The last person to enter the punishment ground was a woman. Because of the long abaya and the full black veil it was difficult to judge her age; however, under her robe she moved like a young girl, supple and willowy. She knelt before the Mullah and hung her head with an air of total resignation.

'This married woman is accused by her husband and four reliable witnesses of the mortal sin of adultery. Her accomplice has admitted his guilt and has already received one hundred strokes with a heavy cane. This Sharia Court, in the infallible wisdom bestowed upon its members by Allah and his Messenger, has condemned the woman to death by stoning.'

The Mullah signalled to one of the mosque guardians and again the big dump-truck came forward. Slowly it drove along the perimeter of the square, halting four times to lift the cargo bed and deposit a pile of the quarry stones in front of the crowd. The stones had been carefully selected to conform to the dictates of the Sharia law. They must not be pebbles that could not inflict a serious injury, nor should they be so large that they would kill the guilty woman with a single throw to the head. From the front row of the crowd the men scrambled forward excitedly to select their missiles, juggling them in their hands to judge their weight and balance. By custom Hector was forced to join in but he tasted vomit at the back of his throat as he stooped to pick up a pair of stones. In the centre of the square a hole had already been dug that was wide enough to admit the woman's hips and deep enough to accommodate her body as far as her waist. The earth that had been removed from the hole was piled beside it. When all the preparations for the execution were completed the guardians forced the accused woman to lie face down on the earth. Then they brought a large bolt of white cotton cloth from the truck and, starting at her feet, they wrapped her in the cloth like a corpse in a winding sheet. When they had finished she was covered from the soles of her feet to the top of her head. Two of the guardians lifted her and carried her to the hole, then between them they lowered her feet-first into it. She was now standing upright with the upper half of her body exposed. The guardians seized the spades which were stuck blade-first into the pile of loose earth, and they shovelled earth into the hole around the lower half of her body, then stamped it down firmly. The woman was now almost completely immobilized. She could twist her upper body from side to side and bow her bandaged head forward but that was the limit of her movement.
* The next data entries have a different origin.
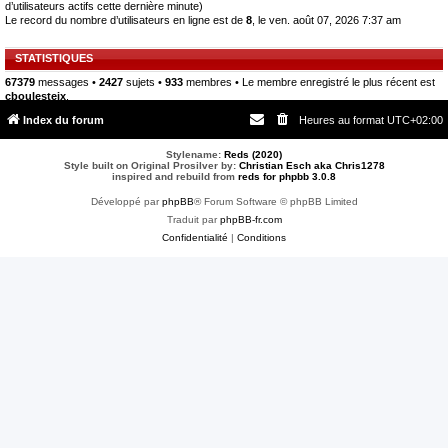
d’utilisateurs actifs cette dernière minute)
Le record du nombre d’utilisateurs en ligne est de
8
, le ven. août 07, 2026 7:37 am
STATISTIQUES
67379
messages •
2427
sujets •
933
membres • Le membre enregistré le plus récent est
cboulesteix
.
Index du forum
Heures au format
UTC+02:00
Stylename:
Reds (2020)
Style built on Original Prosilver by:
Christian Esch aka Chris1278
inspired and rebuild from
reds for phpbb 3.0.8
Développé par
phpBB
® Forum Software © phpBB Limited
Traduit par
phpBB-fr.com
Confidentialité
|
Conditions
While they waited for the signal from the Mullah the men fondled their quarry stones, laughing and chattering with their companions, wagering amongst themselves as to who would be first to hit the head of the condemned woman. The Mullah recited a short prayer asking Allah for his blessing on their enterprise, and again citing the proven guilt of the woman.

The woman's husband came forward to claim the honour of hurling the first rock at his helpless wife. The Mullah gave the man his blessing and commended him to the approval of Allah, and then he shouted through the loudhailer, 'Do your duty under the law.'

The husband set himself up and took deliberate aim with the rock in his right hand, then he hurled it with a full sweep of his arm and his whole body behind it. It struck the woman on her shoulder and she shrieked with anguish. The men behind him hooted and ululated with delight, and then each of them launched the stone he was holding ready and even before it struck or missed the target they had stooped to pick up the next stone from the pile. The air was filled with flying stones, and at first most of them missed the target. One or two struck the woman's body and she cried out at the shock and the pain and made blind and fruitless movements as though trying to dodge the sharp-edged missiles. Finally one struck her head. It hit her squarely in her forehead and the force of it whipped her head backwards. Almost immediately the bright blood welled up through the white cotton. The woman's head drooped forward on her neck like a wilting flower on its stalk. She was struck again in the temple and her head flopped over to the other side. Soon there was no further sign of life but the flying rocks continued to thud and slog into the woman's quiescent body.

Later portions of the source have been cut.